In 1846 England's Jewish (literal) knight in (figurative) shining armor, Moses Montefiore, took a trip to Russia. The economic plight of the Jews under the Czar's dominion was dire, and for decades they had been subjected to mostly oppressive measures from a very hostile government. However, even in bad situations people can do things to improve themselves. Thus, despite the oppression and poor economic condition of the Jews, the Mussarites did not see why the Jews can't set on a course of improving their own character. Similarly, some Jews felt that various practices and social situations of the Russian Jews were a great cause of their plight. So when Montefiore visited, a great opportunity was seen, to influence him toward their own understanding of what ought to be done to improve the situation of Jews under the Czar.
One blogger known as Adam Hakohen Lebensohn (1789?-1878) wrote a flowery rhyming Hebrew letter to Montefiore, in which he intended to impress upon him what the true situation of the Jews under the Czar is, and how he must pay attention to what he sees. He outlined four major problem areas in need of solutions. Toward the end of the lette he called them arbah avot nezikin, four primary categories of damages, after the opening words of the Talmudic treatise Baba Kamma. His letter to Montefiore was printed in the third volume of his collected poems, Shirei Sefat Kodesh, this volume bearing the title Yeter Shirei Ada"m (Vilna 1869) (pp. 67 - 72).
Here are two of his four categories of damages which he felt were arresting the healthy progress of a very poor and downtrodden people.

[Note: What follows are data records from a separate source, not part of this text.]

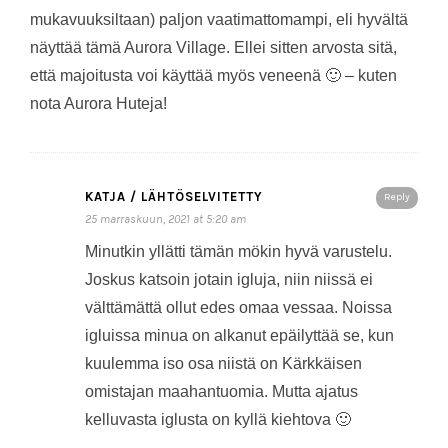
mukavuuksiltaan) paljon vaatimattomampi, eli hyvältä
näyttää tämä Aurora Village. Ellei sitten arvosta sitä,
että majoitusta voi käyttää myös veneenä 🙂 – kuten
nota Aurora Huteja!
KATJA / LÄHTÖSELVITETTY
Reply
25 marraskuun, 2021 at 5:20 am
Minutkin yllätti tämän mökin hyvä varustelu.
Joskus katsoin jotain igluja, niin niissä ei
välttämättä ollut edes omaa vessaa. Noissa
igluissa minua on alkanut epäilyttää se, kun
kuulemma iso osa niistä on Kärkkäisen
omistajan maahantuomia. Mutta ajatus
kelluvasta iglusta on kyllä kiehtova 🙂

Another illness which has spread among all the people is to rush to marry their boys and girls, even babies, and by multiplying the size of their families, they invite problems, physical illness, and oppressions, and they shorten their life spans. Before a boy knows how to earn a dime, he finds he has ten mouths to feed. All his days are nothing but problems, and pressures which never cease constricting him - and in his middle age he lives to see the same probems also in his own sons and daughters!
Even worse than these are the teachers and rabbis, who know nothing of governance or circumspect judgment, or how to lighten the burden of the masses. All of their efforts are devoted to multiplying customs and prohibitions, and stringencies upon stringencies, which have no source in the Torah or tradition. Instead, these customs come from foreign sources, or the practices of old women, or foolish men . . . If I would enumerate them all, there's be no respite.